Throughout history, even before the formal development of the scientific method, scientists debating theories and changing their minds once existing ideas were disproven has given us an ever-greater understanding of the world around us. And that process continues today. Within the scientific community, lively debates continue about questions from whether amyloid plaques cause dementia to what a healthy diet really looks like. Outside the scientific community, debates continue on manmade climate change, vaccination and evolution, even though the scientific consensus on these topics is clear.
But some of the ideas that have been hugely controversial in history might well surprise you today. Here are some of the hardest-fought scientific battles of history, and how they were resolved.

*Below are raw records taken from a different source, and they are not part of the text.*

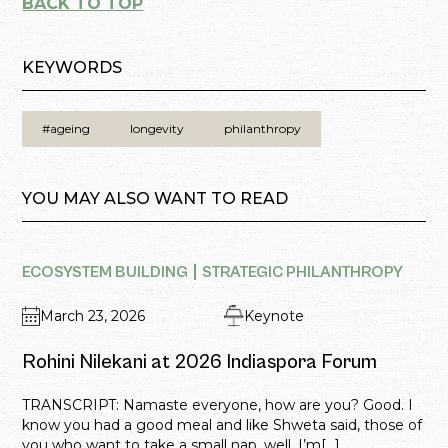
BACK TO TOP
KEYWORDS
#ageing
longevity
philanthropy
YOU MAY ALSO WANT TO READ
ECOSYSTEM BUILDING
STRATEGIC PHILANTHROPY
March 23, 2026
Keynote
Rohini Nilekani at 2026 Indiaspora Forum
TRANSCRIPT: Namaste everyone, how are you? Good. I
know you had a good meal and like Shweta said, those of
you who want to take a small nap, well, I’m[...]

1. Heliocentrism versus geocentrism

There are two great scientific debates from history that might have come to mind when you read the title of this article. One is about whether or not the world is flat. The other is about whether the Earth orbits the sun or vice versa. The fun thing about this is that the first of those two debates is a myth; no one has seriously doubted the fact that the Earth is round since the first ships were seen to go over the horizon. But the second of those debates was quite the opposite: it raged for some decades, and saw scientists persecuted for their arguments in favour of the heliocentric model.
While various scientists throughout the ages have proposed that perhaps the Earth orbits the sun rather than vice versa, the person usually credited with producing the first plausible version of the idea was Nicolaus Copernicus in the 1530s. Copernicus’ explanation wasn’t entirely right either – his model had the planets orbiting the sun in perfect circular obits – but it was a lot closer than mainstream opinion at the time. The trouble was, that Copernicus’ model neither fit the mathematical data well enough to persuade all of his fellow astronomers (given its flaws) nor pleased people who disliked the idea that humanity might not be at the centre of the universe. Galileo Galilei, who championed Copernicus’ theory, was even subject to investigation by the Roman Inquisition and after being found guilty of heresy, spent the rest of his life under house arrest. Only from the 1800s was it generally accepted that the Earth orbited the sun, and not the other way around.

2. The existence of aether

One of the great mysteries of medieval and renaissance science was how forces such as gravity could operate in the vacuum of space – not to mention how light could be transmitted with nothing to carry it. The solution proposed by scientists including Isaac Newton was “aether”, the name borrowed from a classical element in the Ancient Greek understanding of the world (though the late-renaissance aether and the classical aether are quite different in concept and suggested function; the separate use of ‘ether’ for a class of organic compounds also adds to the confusion).
Throughout the nineteenth century, various experiments were carried out to try to detect aether or the effects of aether on other objects. One such experiment was the Michelson–Morley experiment, which tried to detect the impact of aether on the speed of light, seeing whether this varied depending on the direction of measurement. They found that there was no difference, which started a chain of scientific progress that ultimately resulted in special relativity, ruling out the idea of aether that was stationary relative to the movement of the Earth.
This isn’t to suggest that the idea of a substance such as aether has been completely ruled out. Its existence has now been hypothesized at the sub-quantum level – however, at this point its supposed role becomes rather more complicated than the earlier concept of a medium that was believed to exist because it was needed to make the universe comprehensible according to the physics of the time, and would require an advanced level of physics knowledge to understand, let alone explain.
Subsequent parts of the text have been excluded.